Engineers use decibels everywhere for calculating power levels, voltage levels, reflection coefficients, noise figures, field strengths, and more. Most instruments use it, whether they are signal generators, spectrum analyzers, test receivers, power meters, network analyzers, or audio analyzers. Despite this, decibels remain a mystery to most people, sometimes including experienced engineers.

Engineers deal with numbers in all their professional activities, with some numbers being very large or very small. However, most of the time, rather than the numbers themselves, it is the ratio of two quantities that is more important. For instance, the base station of a mobile radio system many be transmitting 80 W of power, of which only 2×10^{-8} W or 2.5×10^{-8 }percent reaches a mobile phone.

For dealing with very large or very small numerical figures, it becomes easier to use the logarithm of the numbers instead. For instance, the above base station transmits at +49 dBm, while the signal strength reaching the mobile phone is at -57 dBm. This makes the level difference between the two 106 dBm.

The main advantage in expressing ratios in decibels is they become far easier to manipulate. Adding and subtracting decibel values needs a much lower mental effort than to multiply or divide linear values.

Although a ratio cannot have dimensions, engineers use units of Bel to honor the inventor of the telephone, Alexander Graham Bell. The use of decibel makes the numbers more manageable, with decibel being one tenth of the Bel. Just as we multiply meters with 1000 to convert them to millimeters, we need to multiply Bel values by 10 to convert them to decibels. Therefore, dB represents ten times the ratio of two power values expressed as a logarithm to the base 10.

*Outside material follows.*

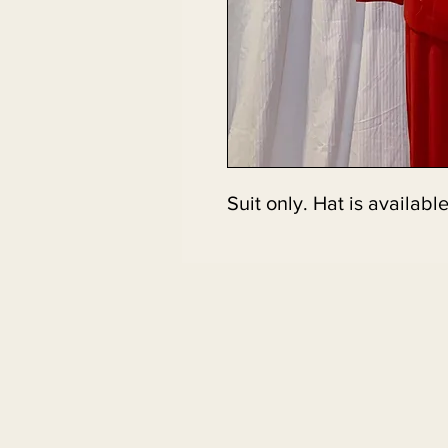
Suit only. Hat is available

Since the decibel is a ratio, engineers must express arbitrary power levels with reference to a fixed quantity, as this allows proper comparison of the power levels. Telecommunication and radio frequency engineers most commonly use the reference quantity as the power of 1 mW into a 50-Ohm load. That is how in our example above, expressing 80 W of power in dBm becomes 10 x log (80/0.001) = 49 dBm. Although earlier, some engineers used the natural logarithm with a base of e, nowadays, engineers use the base 10 logarithm almost exclusively for calculating dBm.

Although the concept of decibels involves the ratio between two power levels, this can be easily converted to a ratio between two voltage levels, since the knowledge of power and resistance helps in finding the voltage across the resistance.

Apart from dBm, engineers use other reference quantities such as 1 W, 1 V, 1 µV, 1 A or 1 µA as well. In these cases, they express the dB quantities as dBW, dBV, dBµV, dBA, and dBµA. Similarly, for field strength measurements, these become dBW/m^{2}, dBV/m, dBA/m and dBµA/m.

Engineers obtain absolute values when expressing power level ratios using the reference values above. Therefore, they call these absolute values as levels. For instance, a level of 10 dBm represents a value 10 dB above 1 mW, while a level of -20 dBµV represents a value 20 dB below 1 µV.